Although it is clear that much is known, many issues remain unresolved. With respect to multiscale modeling, a simple example is that homeostatic stresses within the arterial wall are of the order of 100 kPa, yet adherent cell and cell-gel studies suggest that homeostatic stresses at focal adhesions and in the cytoskeleton may be on the order of 5–10 kPa. One possible explanation for this order of magnitude difference is that “cells are stress-shielded by the matrix that they deposit and remodel” [89]. If this is the case, we will need to determine how to model cell-mediated responses based on large scale computations of hemodynamics and wall mechanics at the tissue or organ level—that is, we will need to know how the cell interrogates the mechanical state of the wall in which it resides. Many other central questions can be enumerated similarly.

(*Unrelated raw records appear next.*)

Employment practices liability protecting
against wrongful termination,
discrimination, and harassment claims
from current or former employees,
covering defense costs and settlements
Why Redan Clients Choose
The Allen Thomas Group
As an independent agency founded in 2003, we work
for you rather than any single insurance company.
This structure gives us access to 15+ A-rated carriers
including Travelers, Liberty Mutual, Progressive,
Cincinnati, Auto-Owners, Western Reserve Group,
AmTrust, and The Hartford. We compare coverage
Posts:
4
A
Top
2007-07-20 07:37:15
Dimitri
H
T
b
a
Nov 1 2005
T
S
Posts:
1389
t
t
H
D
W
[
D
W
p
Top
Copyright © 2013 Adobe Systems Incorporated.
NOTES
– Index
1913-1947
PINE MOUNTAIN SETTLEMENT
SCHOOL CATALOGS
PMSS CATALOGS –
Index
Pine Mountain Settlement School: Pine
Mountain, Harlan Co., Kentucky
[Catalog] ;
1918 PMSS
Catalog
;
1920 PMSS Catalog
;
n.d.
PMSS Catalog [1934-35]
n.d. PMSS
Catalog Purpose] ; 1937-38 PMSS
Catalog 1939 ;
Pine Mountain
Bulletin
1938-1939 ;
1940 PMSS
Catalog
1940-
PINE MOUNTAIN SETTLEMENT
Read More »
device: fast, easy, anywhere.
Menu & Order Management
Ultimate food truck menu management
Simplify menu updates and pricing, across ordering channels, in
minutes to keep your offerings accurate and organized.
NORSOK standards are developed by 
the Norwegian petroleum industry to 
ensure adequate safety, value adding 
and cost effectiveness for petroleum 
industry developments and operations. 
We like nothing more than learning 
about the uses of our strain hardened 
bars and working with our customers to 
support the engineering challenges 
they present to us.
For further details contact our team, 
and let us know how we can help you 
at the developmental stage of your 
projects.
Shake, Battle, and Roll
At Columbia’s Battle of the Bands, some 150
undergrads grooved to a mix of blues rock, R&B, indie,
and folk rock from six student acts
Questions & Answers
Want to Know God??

In closing, I wish to quote from the foreword by Y.C. Fung [198] in the inaugural issue of the journal Biomechanics and Modeling in Mechanobiology. To put this into historical context, however, first note that J. Flamsteed (1646–1719), the first British Astronomer Royal, is known for his precise astronomical observations, yet we tend to think first of I. Newton (1642–1727) who explained these data within a consistent mathematical theory (Newton’s laws); M. Faraday (1791–1867), one of the most prolific experimentalists in all of physics, is known for his seminal work in electromagnetism, yet we tend to think first of J.C. Maxwell (1831–1879) who gave us a unifying mathematical theory (Maxwell’s equation). These and similar examples reveal the central role of observation and experiment, but also the power of a unifying mathematical theory. As suggested in this review, much has been learned about vascular mechanobiology and pathophysiology via clever observations and experiments, yet much of our understanding remains as pieces of a large puzzle that has yet to be assembled. There is a pressing need for a consistent mathematical theory of vascular adaptation across multiple length and time scales that can help us to assemble this puzzle and to achieve better predictive capability. Indeed, as Fung wrote in his foreword: “An exasperated biomechanicist may demand: ‘Show me a compact law that summarizes the mechanical consequences of genetic activity.’ Yes, that is our wish. Someday, somebody may give us something as beautiful as Newton’s laws, Maxwell’s equation, quantum theory, or relativity for gene functions. Until then, let us enjoy the work.”